**AIM OF THE EXERCISE:** Go through the entries below and copy every line that holds the word "安卓版本信息".

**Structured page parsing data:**
::::::::

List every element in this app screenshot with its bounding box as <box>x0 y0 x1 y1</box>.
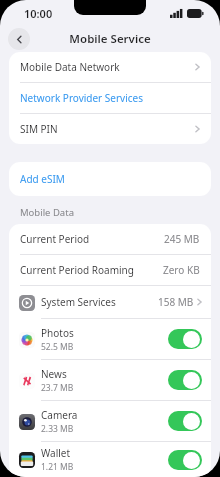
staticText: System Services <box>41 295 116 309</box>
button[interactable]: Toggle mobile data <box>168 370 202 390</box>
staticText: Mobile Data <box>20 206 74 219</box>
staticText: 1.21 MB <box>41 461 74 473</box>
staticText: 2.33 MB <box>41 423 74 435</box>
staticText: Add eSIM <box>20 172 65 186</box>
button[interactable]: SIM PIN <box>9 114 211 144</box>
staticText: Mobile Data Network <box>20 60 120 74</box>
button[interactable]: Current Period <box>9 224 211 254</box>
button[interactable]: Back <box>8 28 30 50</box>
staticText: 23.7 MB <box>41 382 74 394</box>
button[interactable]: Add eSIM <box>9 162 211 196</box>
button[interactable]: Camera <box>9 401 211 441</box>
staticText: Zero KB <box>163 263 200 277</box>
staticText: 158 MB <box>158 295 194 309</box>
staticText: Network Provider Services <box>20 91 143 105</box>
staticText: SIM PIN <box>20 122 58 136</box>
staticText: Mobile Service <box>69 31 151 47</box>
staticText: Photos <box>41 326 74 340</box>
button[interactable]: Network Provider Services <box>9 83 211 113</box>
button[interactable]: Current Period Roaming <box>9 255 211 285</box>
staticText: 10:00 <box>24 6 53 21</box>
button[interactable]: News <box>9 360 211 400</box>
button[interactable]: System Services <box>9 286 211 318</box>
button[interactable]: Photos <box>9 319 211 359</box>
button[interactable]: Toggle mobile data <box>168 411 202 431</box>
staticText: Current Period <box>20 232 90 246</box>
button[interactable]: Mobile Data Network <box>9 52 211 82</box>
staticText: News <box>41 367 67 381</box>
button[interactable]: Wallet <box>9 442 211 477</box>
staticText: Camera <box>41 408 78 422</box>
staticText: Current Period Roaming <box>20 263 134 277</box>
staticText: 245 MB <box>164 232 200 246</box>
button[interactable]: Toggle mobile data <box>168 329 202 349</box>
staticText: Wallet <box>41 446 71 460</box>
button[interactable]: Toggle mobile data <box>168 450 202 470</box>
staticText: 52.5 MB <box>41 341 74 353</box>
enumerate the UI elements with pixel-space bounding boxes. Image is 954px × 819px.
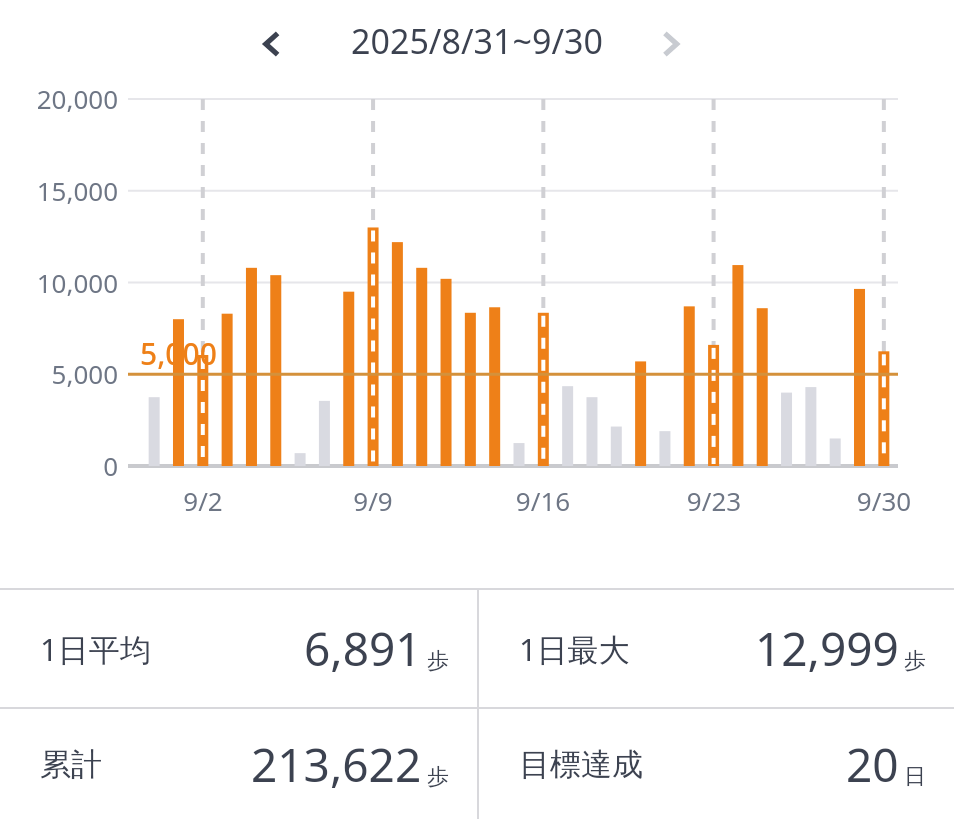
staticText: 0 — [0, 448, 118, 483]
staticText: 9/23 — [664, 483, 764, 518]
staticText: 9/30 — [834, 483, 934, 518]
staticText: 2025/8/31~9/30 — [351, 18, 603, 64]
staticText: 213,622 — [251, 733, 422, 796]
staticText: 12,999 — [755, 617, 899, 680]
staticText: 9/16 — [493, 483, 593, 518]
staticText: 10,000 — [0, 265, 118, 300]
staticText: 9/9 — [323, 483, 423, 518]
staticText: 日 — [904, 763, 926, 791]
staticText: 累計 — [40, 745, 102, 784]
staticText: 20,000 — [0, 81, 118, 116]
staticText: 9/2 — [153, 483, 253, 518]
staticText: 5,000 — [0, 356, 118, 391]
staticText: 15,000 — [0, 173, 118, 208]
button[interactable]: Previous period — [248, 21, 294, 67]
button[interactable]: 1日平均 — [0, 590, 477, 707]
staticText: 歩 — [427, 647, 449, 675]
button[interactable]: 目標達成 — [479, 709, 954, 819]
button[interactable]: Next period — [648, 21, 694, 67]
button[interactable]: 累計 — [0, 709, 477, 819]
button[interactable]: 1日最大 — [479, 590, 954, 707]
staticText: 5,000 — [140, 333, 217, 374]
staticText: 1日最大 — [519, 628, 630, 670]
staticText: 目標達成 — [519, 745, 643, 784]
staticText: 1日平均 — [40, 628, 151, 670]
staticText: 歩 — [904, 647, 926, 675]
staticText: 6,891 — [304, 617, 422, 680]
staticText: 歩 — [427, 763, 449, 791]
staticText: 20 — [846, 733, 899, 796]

::::::::

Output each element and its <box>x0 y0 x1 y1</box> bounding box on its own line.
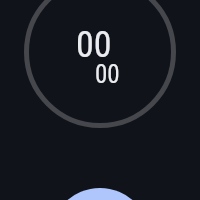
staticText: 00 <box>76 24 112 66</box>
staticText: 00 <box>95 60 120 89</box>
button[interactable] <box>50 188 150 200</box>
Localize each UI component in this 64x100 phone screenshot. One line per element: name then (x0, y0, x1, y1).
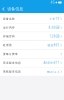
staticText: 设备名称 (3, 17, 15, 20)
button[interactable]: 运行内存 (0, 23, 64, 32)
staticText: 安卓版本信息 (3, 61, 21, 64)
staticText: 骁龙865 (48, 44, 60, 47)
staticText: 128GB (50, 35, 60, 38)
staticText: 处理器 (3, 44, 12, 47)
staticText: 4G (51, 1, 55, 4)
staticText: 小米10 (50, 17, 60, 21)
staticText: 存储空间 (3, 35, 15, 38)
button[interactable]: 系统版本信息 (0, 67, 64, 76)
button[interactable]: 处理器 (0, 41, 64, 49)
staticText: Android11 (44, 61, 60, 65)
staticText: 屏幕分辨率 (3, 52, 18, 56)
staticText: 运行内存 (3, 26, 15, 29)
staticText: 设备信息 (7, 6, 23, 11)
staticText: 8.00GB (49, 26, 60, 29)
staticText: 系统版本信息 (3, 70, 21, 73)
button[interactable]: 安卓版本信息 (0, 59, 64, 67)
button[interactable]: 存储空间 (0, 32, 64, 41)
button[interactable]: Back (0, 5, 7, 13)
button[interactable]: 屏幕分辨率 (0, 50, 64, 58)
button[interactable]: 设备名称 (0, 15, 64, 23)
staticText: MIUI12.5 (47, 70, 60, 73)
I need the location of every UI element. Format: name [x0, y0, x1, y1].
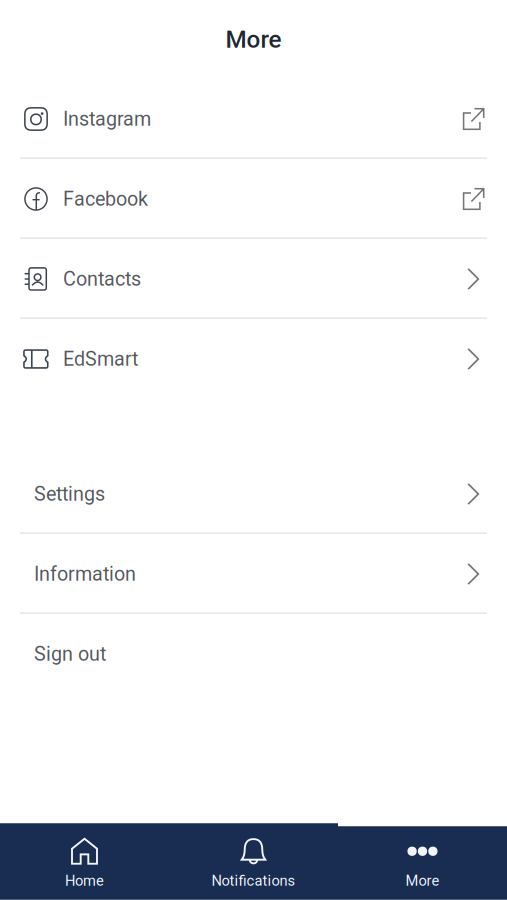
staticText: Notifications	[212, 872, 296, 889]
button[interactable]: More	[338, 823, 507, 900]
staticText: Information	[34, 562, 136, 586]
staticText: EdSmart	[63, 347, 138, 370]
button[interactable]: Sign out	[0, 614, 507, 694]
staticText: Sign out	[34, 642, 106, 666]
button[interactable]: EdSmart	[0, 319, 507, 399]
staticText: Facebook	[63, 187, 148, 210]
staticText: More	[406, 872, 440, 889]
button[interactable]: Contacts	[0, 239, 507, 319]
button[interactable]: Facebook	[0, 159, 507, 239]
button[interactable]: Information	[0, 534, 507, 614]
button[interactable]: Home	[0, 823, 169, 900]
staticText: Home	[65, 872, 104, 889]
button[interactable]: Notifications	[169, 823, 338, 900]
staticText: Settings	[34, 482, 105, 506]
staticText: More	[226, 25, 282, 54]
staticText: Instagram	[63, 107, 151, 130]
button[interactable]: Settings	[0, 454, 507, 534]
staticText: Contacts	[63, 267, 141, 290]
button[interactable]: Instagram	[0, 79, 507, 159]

::::::::

**RESPONSE TO THE EXERCISE:**
staticText: 安卓版本信息 (3, 61, 21, 64)
button[interactable]: 安卓版本信息 (0, 59, 64, 67)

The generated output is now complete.